- **Problem requirements**
Please restate word for word the lines from the top of the entries through the line that contains "Devenir membre", and do not include any pictures.

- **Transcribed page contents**
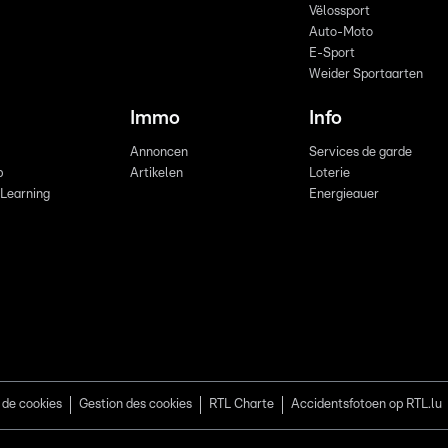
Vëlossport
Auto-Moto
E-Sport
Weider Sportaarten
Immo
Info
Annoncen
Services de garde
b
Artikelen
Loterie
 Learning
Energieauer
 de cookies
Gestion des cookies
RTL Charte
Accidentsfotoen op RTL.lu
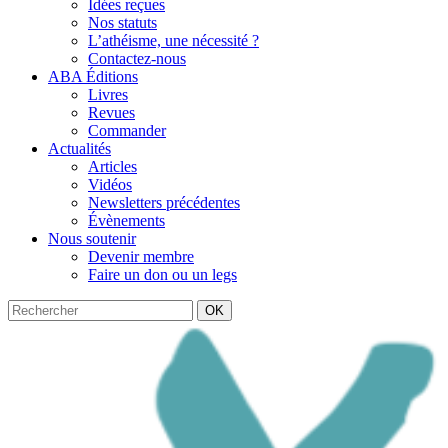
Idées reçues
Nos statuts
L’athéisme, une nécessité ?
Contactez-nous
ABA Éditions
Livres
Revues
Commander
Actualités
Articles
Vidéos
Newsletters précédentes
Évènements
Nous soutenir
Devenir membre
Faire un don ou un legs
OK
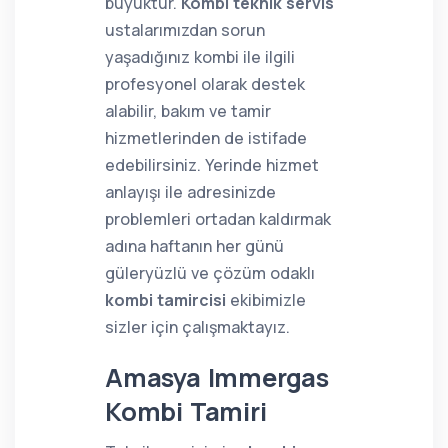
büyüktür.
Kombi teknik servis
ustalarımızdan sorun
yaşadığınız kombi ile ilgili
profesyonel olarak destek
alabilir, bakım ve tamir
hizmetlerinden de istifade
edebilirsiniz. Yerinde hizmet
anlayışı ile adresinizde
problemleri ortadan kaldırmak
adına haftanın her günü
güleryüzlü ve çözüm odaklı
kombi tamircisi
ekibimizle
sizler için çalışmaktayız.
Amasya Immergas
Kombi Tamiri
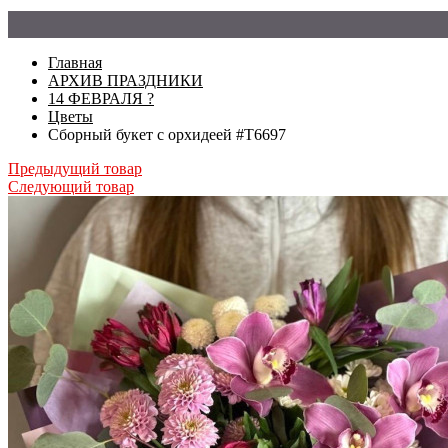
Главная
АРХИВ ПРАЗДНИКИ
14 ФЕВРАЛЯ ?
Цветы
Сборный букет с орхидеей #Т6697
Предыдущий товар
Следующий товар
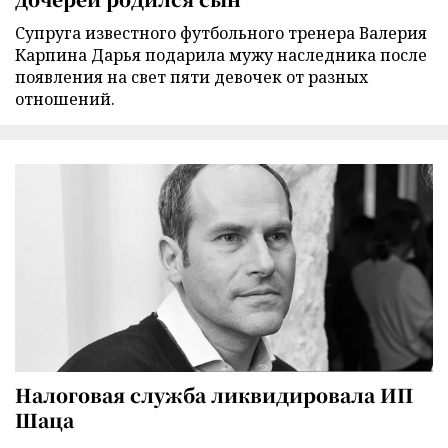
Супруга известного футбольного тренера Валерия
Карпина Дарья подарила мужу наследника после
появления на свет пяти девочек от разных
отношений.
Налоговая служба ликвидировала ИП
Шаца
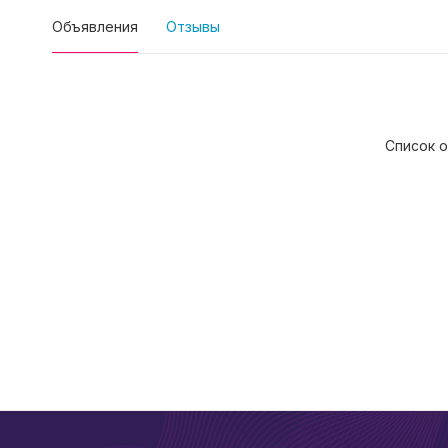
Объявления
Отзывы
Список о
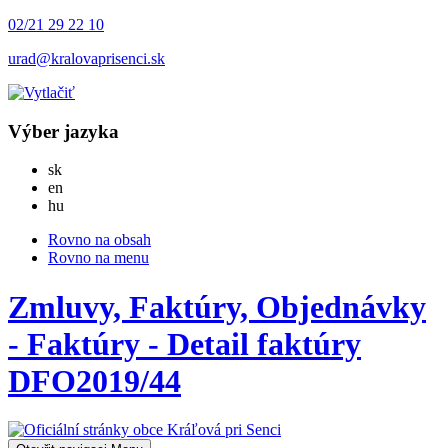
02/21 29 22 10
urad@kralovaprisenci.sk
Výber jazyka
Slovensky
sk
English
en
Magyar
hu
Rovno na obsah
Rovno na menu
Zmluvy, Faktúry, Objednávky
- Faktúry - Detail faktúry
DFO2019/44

- **Answer to this problem**
Vëlossport
Auto-Moto
E-Sport
Weider Sportaarten
Immo
Info
Annoncen
Services de garde
b
Artikelen
Loterie
 Learning
Energieauer
 de cookies
Gestion des cookies
RTL Charte
Accidentsfotoen op RTL.lu
Idées reçues
Nos statuts
L’athéisme, une nécessité ?
Contactez-nous
ABA Éditions
Livres
Revues
Commander
Actualités
Articles
Vidéos
Newsletters précédentes
Évènements
Nous soutenir
Devenir membre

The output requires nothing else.